Und zwar nicht in dem Sinne, daß dem Subjektiven überhaupt nur die andere Seite, das Objektive, abgehe, sondern in dem bestimmteren Zusammenhange, daß dies Fehlen im Subjektiven selbst und für dasselbe ein Mangel und eine Negation in ihm selber sei, welche es wieder zu negieren strebt.
An sich selbst nämlich, seinem Begriffe nach, ist das Subjekt das Totale, nicht das Innere allein, sondern ebenso auch die Realisation dieses Inneren am Äußeren und in demselben. Existiert es nun einseitig nur in der einen Form, so gerät es dadurch gerade in den Widerspruch, dem Begriff nach das Ganze, seiner Existenz nach aber nur die eine Seite zu sein.

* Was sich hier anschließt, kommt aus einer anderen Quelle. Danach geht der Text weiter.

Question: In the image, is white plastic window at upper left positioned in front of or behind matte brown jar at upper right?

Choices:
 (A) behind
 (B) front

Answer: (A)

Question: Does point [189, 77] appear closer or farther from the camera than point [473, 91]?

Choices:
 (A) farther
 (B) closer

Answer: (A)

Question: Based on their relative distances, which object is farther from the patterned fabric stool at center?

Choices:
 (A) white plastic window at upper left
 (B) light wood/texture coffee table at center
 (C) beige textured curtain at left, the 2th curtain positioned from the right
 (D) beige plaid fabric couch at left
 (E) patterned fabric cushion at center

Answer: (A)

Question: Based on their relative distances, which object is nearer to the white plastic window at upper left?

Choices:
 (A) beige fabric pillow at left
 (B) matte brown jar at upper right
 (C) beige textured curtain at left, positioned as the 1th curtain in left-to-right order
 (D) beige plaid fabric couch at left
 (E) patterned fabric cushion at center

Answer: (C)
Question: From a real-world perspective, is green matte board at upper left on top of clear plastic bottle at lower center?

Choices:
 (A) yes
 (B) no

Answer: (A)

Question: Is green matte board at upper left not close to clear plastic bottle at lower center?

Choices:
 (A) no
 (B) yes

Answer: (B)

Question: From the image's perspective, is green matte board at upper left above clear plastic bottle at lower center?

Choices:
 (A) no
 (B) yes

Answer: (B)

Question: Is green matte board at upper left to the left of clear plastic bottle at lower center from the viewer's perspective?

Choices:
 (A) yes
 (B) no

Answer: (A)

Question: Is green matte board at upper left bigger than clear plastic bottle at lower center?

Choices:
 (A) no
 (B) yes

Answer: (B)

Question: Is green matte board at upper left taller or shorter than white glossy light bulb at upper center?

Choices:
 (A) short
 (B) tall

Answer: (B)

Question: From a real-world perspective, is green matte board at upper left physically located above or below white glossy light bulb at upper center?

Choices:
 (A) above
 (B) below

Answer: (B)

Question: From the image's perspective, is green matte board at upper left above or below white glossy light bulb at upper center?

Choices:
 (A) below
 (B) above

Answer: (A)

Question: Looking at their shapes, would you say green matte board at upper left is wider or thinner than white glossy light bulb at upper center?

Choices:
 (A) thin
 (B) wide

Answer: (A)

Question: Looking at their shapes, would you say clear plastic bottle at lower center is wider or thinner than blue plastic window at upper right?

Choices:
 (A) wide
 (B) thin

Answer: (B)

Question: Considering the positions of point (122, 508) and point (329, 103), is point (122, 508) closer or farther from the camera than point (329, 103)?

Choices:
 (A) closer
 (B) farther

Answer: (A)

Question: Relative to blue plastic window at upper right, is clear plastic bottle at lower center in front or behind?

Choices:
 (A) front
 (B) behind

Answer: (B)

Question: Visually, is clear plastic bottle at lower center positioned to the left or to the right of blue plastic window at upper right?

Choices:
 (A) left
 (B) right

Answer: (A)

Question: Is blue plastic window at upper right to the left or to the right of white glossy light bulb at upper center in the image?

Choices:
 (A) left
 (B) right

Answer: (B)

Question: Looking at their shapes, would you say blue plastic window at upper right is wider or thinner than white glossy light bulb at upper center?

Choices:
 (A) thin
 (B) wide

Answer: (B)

Erst durch das Aufheben solcher Negation in sich selbst wird sich daher das Leben affirmativ. Diesen Prozeß des Gegensatzes, Widerspruches und der Lösung des Widerspruches durchzumachen ist das höhere Vorrecht lebendiger Naturen; was von Hause aus nur affirmativ ist und bleibt, ist und bleibt ohne Leben.
Das Leben geht zur Negation und deren Schmerz fort und ist erst durch die Tilgung des Gegensatzes und Widerspruches für sich selbst affirmativ. Bleibt es freilich beim bloßen Widerspruche, ohne ihn zu lösen, stehen, dann geht es an dem Widerspruch zugrunde.

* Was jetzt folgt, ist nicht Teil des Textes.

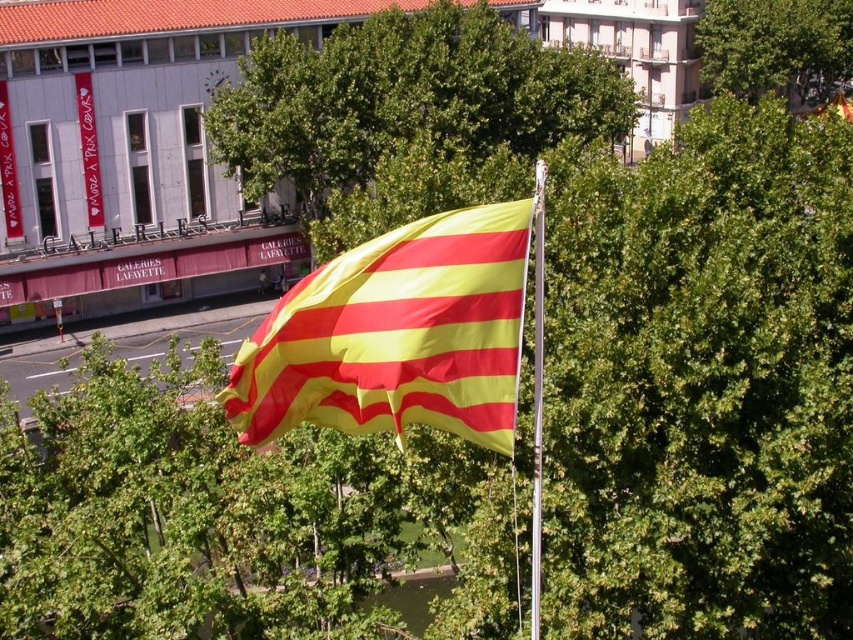 Who is taller, green leafy tree at center or green leafy tree at upper center?

With more height is green leafy tree at center.

Where is `green leafy tree at center`? Image resolution: width=853 pixels, height=640 pixels. green leafy tree at center is located at coordinates (405, 104).

The height and width of the screenshot is (640, 853). I want to click on green leafy tree at center, so click(x=405, y=104).

Is green leafy tree at upper center behind silver metallic flag pole at center?

Yes.

Where is `green leafy tree at upper center`? The width and height of the screenshot is (853, 640). green leafy tree at upper center is located at coordinates (775, 48).

You are a GUI agent. You are given a task and a screenshot of the screen. Output one action in this format:
    pyautogui.click(x=<x>, y=<y>)
    Task: Click on the green leafy tree at upper center
    This screenshot has height=640, width=853.
    Given the screenshot: What is the action you would take?
    pyautogui.click(x=775, y=48)

How distant is yellow/red striped fabric at center from silver metallic flag pole at center?

yellow/red striped fabric at center and silver metallic flag pole at center are 8.55 feet apart from each other.

Consider the image. Is yellow/red striped fabric at center positioned in front of silver metallic flag pole at center?

Yes.

Identify the location of yellow/red striped fabric at center. This screenshot has width=853, height=640. (396, 336).

This screenshot has height=640, width=853. What are the coordinates of `yellow/red striped fabric at center` in the screenshot? It's located at (396, 336).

Dies wären, in ihrer Abstraktion betrachtet, die Bestimmungen, deren wir an dieser Stelle bedürfen.

Den höchsten Inhalt nun, welchen das Subjektive in sich zu befassen vermag, können wir kurzweg die Freiheit nennen.

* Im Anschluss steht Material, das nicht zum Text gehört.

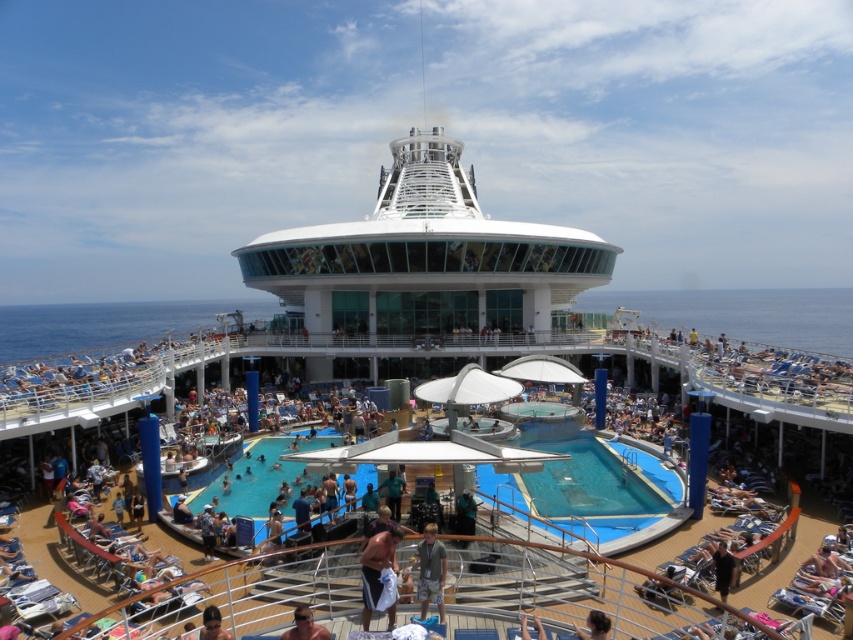 Question: Which point is farther from the camera taking this photo?

Choices:
 (A) [312, 621]
 (B) [444, 579]
 (C) [573, 624]
 (D) [363, 561]

Answer: (C)

Question: Is white towel at center below dark brown hair at lower right?

Choices:
 (A) no
 (B) yes

Answer: (A)

Question: Is blue rubber pool at center to the right of tan skin man at lower center from the viewer's perspective?

Choices:
 (A) no
 (B) yes

Answer: (B)

Question: Among these objects, which one is farthest from the camera?

Choices:
 (A) blue rubber pool at center
 (B) white towel at center
 (C) blue glossy pool at center

Answer: (C)

Question: Which of the following is the farthest from the observer?

Choices:
 (A) (302, 634)
 (B) (581, 518)
 (C) (225, 490)
 (D) (389, 540)

Answer: (C)

Question: Can you confirm if white towel at center is bigger than tan skin man at lower center?

Choices:
 (A) no
 (B) yes

Answer: (B) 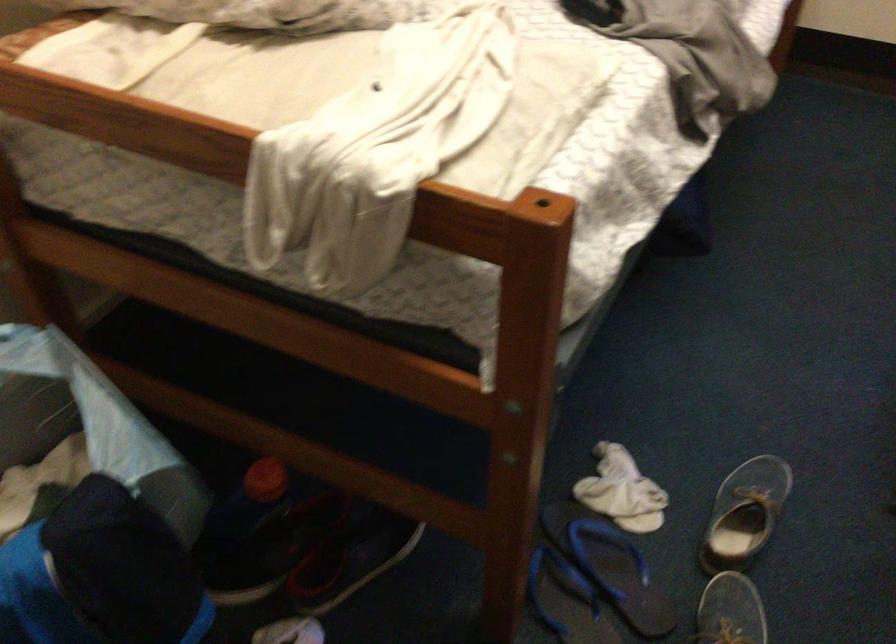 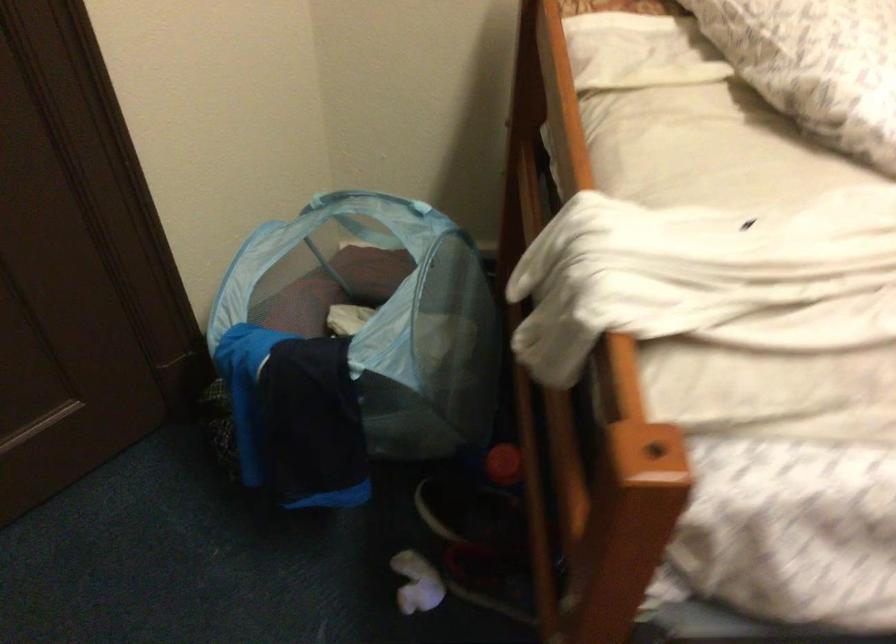 The images are taken continuously from a first-person perspective. In which direction is your viewpoint rotating?

The camera's rotation is toward left-down.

Die Freiheit ist die höchste Bestimmung des Geistes. Zunächst ihrer ganz formellen Seite nach besteht sie darin,
daß das Subjekt in dem, was demselben gegenübersteht, nichts Fremdes, keine Grenze und Schranke hat, sondern sich selber darin findet.
Schon dieser formellen Bestimmung nach ist dann alle Not und jedes Unglück verschwunden,
das Subjekt mit der Welt ausgesöhnt,
in ihr befriedigt und jeder Gegensatz und Widerspruch gelöst.
Näher aber hat die Freiheit das Vernünftige überhaupt zu ihrem Gehalte: die Sittlichkeit z. B. im Handeln, die Wahrheit im Denken.
Indem nun aber die Freiheit selbst zunächst nur subjektiv und nicht ausgeführt ist,
steht dem Subjekt das Unfreie, das nur Objektive als die Naturnotwendigkeit gegenüber,
und es entsteht sogleich die Forderung, diesen Gegensatz zur Versöhnung zu bringen.
Auf der anderen Seite findet sich im Inneren und Subjektiven selbst ein ähnlicher Gegensatz.
Zur Freiheit gehört einerseits das in sich selbst Allgemeine und Selbständige, die allgemeinen Gesetze des Rechts, des Guten, Wahren usf., auf der anderen Seite stellen sich die Triebe des Menschen, die Empfindungen, die Neigungen, Leidenschaften und alles, was das konkrete Herz des Menschen als einzelnen in sich faßt.
Auch dieser Gegensatz geht zum Kampfe, zum Widerspruche fort, und in diesem Streite entsteht dann alle Sehnsucht, der tiefste Schmerz, die Plage und Befriedigungslosigkeit überhaupt.
Die Tiere leben in Frieden mit sich und den Dingen um sie her, doch die geistige Natur des Menschen treibt die Zweiheit und Zerrissenheit hervor, in deren Widerspruch er sich herumschlägt. Denn in dem Innern als solchem, in dem reinen Denken, in der Welt der Gesetze und deren Allgemeinheit kann der Mensch nicht aushalten, sondern bedarf auch des sinnlichen Daseins, des Gefühls, Herzens, Gemüts usf.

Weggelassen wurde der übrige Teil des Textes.